Otro modelo que evidencia el tejido social o comunitario es el campesino. El campesino, y lo que de él queda, mantiene una economía de pancoger y su excedente lo mercadea para cubrir otras necesidades. Este modedo materializa la solidaridad en tanto comparte con sus vecinos: un plátano, una yuca, una cucharada de sal, un tris de aceite, en fin, allí se materializa un gesto solidario en su comunidad, en su vecindario. Si se tiene un producto que compartir, entonces la solidaridad se materializa y construye tejido social. El producto compartido, plátano o yuca, teje o enlaza a sus miembros de su comunidad. A diferencia del minero, el campesino produce para comerciar y reserva para su familia y  algo para compartir o truequear con su comunidad.

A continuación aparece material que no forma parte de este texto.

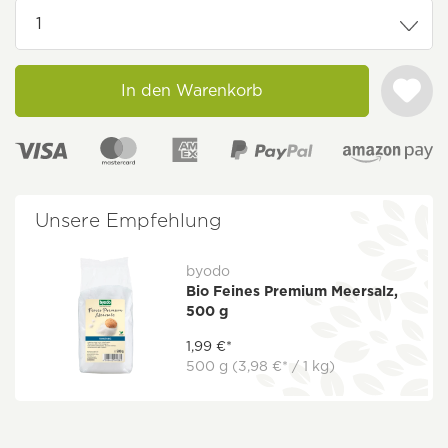
In den Warenkorb
Unsere Empfehlung
byodo
Bio Feines Premium Meersalz,
500 g
1,99 €*
500 g
(3,98 €* / 1 kg)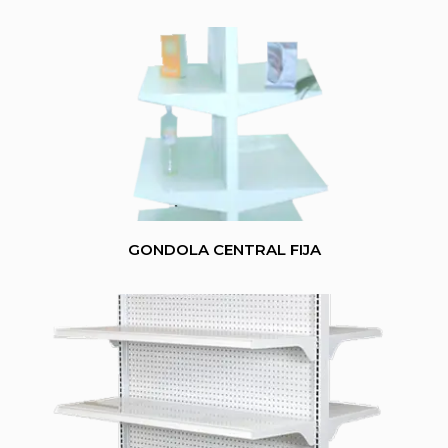
GONDOLA CENTRAL FIJA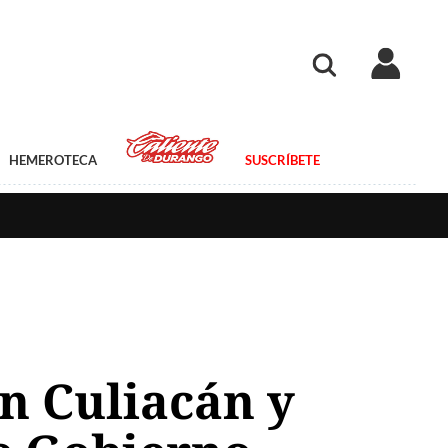
HEMEROTECA
SUSCRÍBETE
n Culiacán y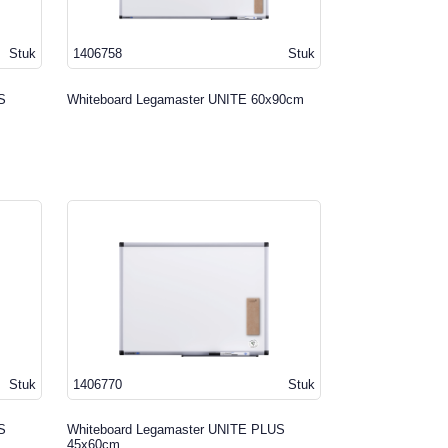
Stuk
1406758
Stuk
S
Whiteboard Legamaster UNITE 60x90cm
Stuk
1406770
Stuk
S
Whiteboard Legamaster UNITE PLUS
45x60cm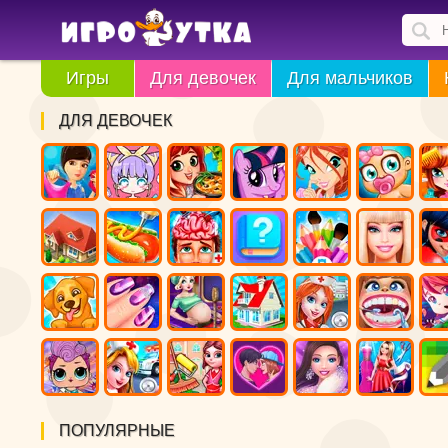
Игры
Для девочек
Для мальчиков
ДЛЯ ДЕВОЧЕК
ПОПУЛЯРНЫЕ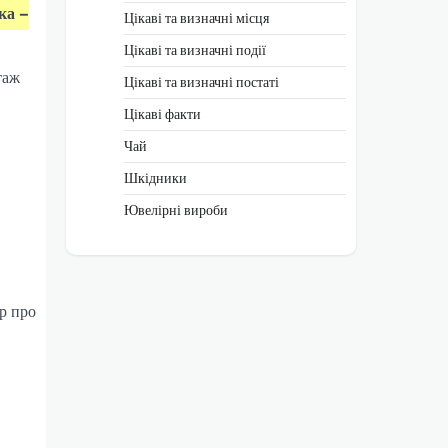
ка –
Цікаві та визначні місця
Цікаві та визначні події
таж
Цікаві та визначні постаті
Цікаві факти
Чай
Шкідники
Ювелірні вироби
р про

Discernir la diferencia entre el minero y el campesino, es motivo de una conversa entre quienes han vivido lo uno y lo otro, fueron lo uno, y ahora son lo otro. La cuestión se originó por pensar la vida del antes y la vida del ahora. Antes la actividad campesina, el trabajar en el campo, cómo estila decirse, con siembras aquí y allá, daba, en cierta forma, abundancia en comida, y si algo faltaba en la mesa o en la olla algún ingrediente qué echar, bastaba una seña al vecino de al lado para que prestara una cucharada de sal o azúcar, uno o dos plátanos, una taza de arroz, y así se tranzaba un trueque que materializaba lazos de solidaridad y amistad entre vecinos. El campesino con su parcela siembra para su pan coger y así siempre habrá algo que comer.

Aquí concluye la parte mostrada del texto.